UK Court of Appeal overturns earlier decision denying transgender parent direct contact with children

A UK Court of Appeal Decision on the 20th of December 2017 has overturned a previous High Court decision which held that a transgender parent could not have direct contact with her ultra-orthodox Jewish children. The Court of Appeal found the High Court judge had failed to exhaust the court’s powers to attempt to make direct contact with the children. In considering the wide constellation of cultural and religious concerns the judge had lost sight of the paramount principle, which is the best interests of the children. It found the decision arrived at by the High Court was premature and failed to evaluate why indirect contact and the giving of narratives to the children about their father’s transgender status was in the children’s best interests and direct contact was not. The concluding remarks of the Court were: “As the law says in other contexts, ‘never say never’…the doors should not be closed at this early stage in their lives”. The appeal was allowed and the matter remitted to the family courts for reconsideration.

In light of the above the Court of Appeal did not give a final view on the issues of equality law which arose under the Equality Act and Article 9 (freedom of religion) and Article 14 (prohibition of discrimination) of the European Convention on Human Rights (the ‘Convention’). It was critical of the High Court decision in this regard and noted there had been a failure to efficiently analyze relevant conventions or statutory provisions that address the human rights and discrimination issues of the case. It noted the judge’s core role is to act as a “judicial reasonable parent” and explore all alternatives and avoid any premature decisions.

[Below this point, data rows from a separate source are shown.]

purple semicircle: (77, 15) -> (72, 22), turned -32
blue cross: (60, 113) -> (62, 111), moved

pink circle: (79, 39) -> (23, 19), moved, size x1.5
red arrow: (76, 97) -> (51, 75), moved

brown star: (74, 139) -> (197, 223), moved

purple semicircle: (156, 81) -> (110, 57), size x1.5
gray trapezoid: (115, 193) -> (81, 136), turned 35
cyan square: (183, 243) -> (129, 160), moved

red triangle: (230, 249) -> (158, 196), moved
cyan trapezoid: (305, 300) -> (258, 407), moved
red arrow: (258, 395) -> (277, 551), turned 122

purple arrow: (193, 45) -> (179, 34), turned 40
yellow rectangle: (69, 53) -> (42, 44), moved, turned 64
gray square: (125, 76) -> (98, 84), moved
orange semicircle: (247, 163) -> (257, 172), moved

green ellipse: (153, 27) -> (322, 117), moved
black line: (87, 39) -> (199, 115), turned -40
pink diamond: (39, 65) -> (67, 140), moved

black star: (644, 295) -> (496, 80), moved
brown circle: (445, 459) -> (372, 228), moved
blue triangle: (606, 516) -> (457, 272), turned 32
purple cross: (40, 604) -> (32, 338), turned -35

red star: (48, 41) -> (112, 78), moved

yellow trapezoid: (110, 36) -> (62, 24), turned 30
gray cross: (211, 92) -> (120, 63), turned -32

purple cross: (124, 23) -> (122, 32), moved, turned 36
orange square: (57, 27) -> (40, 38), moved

By way of factual background the applicant known a ‘J’ had left her ultra-Orthodox Jewish community in the North Manchester Charadi Community to transition to a woman in 2015. ‘J’ had no contact with her children since 2015. Both parents concluded it would be in the children’s best interests to remain within the community. The disagreement arose out of the level and type of contact the father of the children should have after transitioning and leaving the Charadi community. The High Court found that it would be highly probable that the children and their mother would be ostracized by their community should they engage in direct contact with their transgender parent. In light of this the request for direct contact was denied.

On appeal while it was found this was a factor to be considered, it was fundamental to place the children’s best interest at the heart of the inquiry. In doing so it was important to consider issues of equality. Equality of opportunity is a fundamental principle of society. Determining the welfare of a minor is concerned with the child’s development with due regard to the “ever changing nature of our world” and that the law must keep pace with these societal changes. When approaching the religious element of the case the Court considered the common law principle of respect and tolerance for an individual’s religious beliefs. While the court notes that some manifestations of religious practices may be regulated if contrary to the child’s welfare this was not a factor in the present case.

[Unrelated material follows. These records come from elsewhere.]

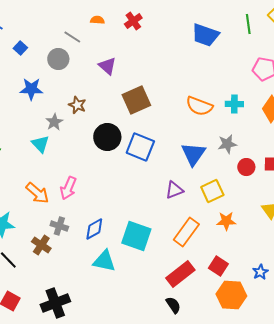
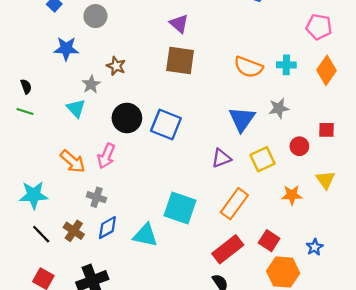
purple triangle: (107, 66) -> (179, 24), moved
brown square: (136, 100) -> (180, 61), turned 32
black circle: (107, 137) -> (127, 118), moved
blue square: (140, 147) -> (166, 125), moved
red circle: (246, 167) -> (299, 146), moved
orange star: (226, 221) -> (292, 195), moved
blue diamond: (94, 229) -> (107, 228), moved
brown cross: (41, 245) -> (74, 231), moved

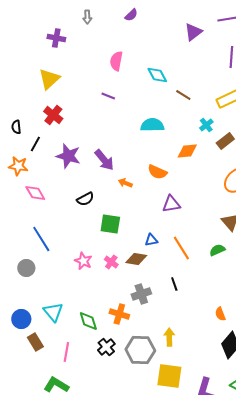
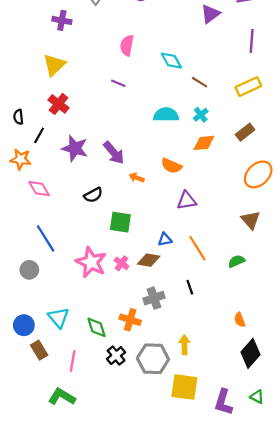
cyan cross: (206, 125) -> (201, 115), moved
green semicircle: (217, 250) -> (236, 261), moved
pink star: (83, 261) -> (91, 262), size x1.6

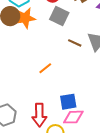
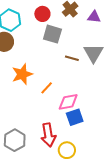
orange star: (25, 18) -> (22, 74), moved
pink diamond: (73, 117) -> (68, 102), moved

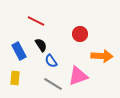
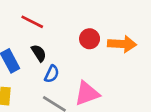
orange arrow: (102, 56) -> (122, 44), moved
blue semicircle: (51, 61) -> (52, 74), turned -120

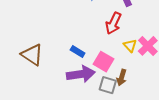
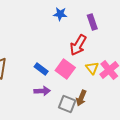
pink square: (103, 62) -> (65, 69), moved
purple arrow: (81, 74) -> (42, 91), size x0.6

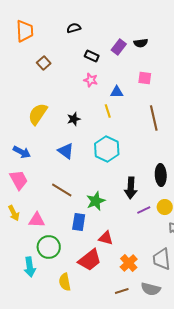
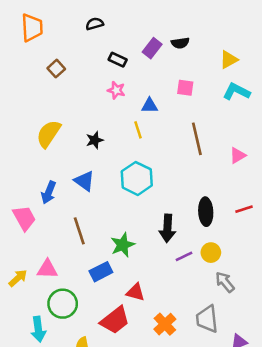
blue arrow: (22, 152) -> (49, 192), moved, turned 84
brown line: (62, 190) -> (79, 231), turned 40
yellow arrow: (14, 213) -> (18, 278), moved, turned -105
blue rectangle: (79, 222) -> (101, 272), turned 54

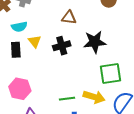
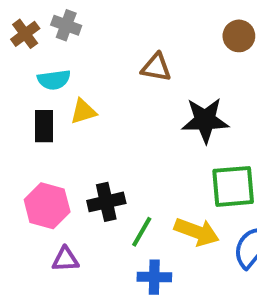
yellow triangle: (35, 41) -> (83, 111), turned 48
black cross: (62, 46) -> (106, 202), moved
green line: (67, 99) -> (142, 232), turned -56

In addressing the issue of conflicting rights the Court of Appeal in its concluding observations drew attention to the fact that under section 6 of the Human Rights Act, the duty to act compatibly with Convention rights applies to courts and tribunals as well as other public authorities. It was noted: “When the present case returns to the family court..the court will wish to scrutinize with care the suggested justification for the apparent discrimination which the father faces on the ground of her transgender status, not least to ensure that that the Court itself does not breach its duty under section 6 of the Human Rights Act”.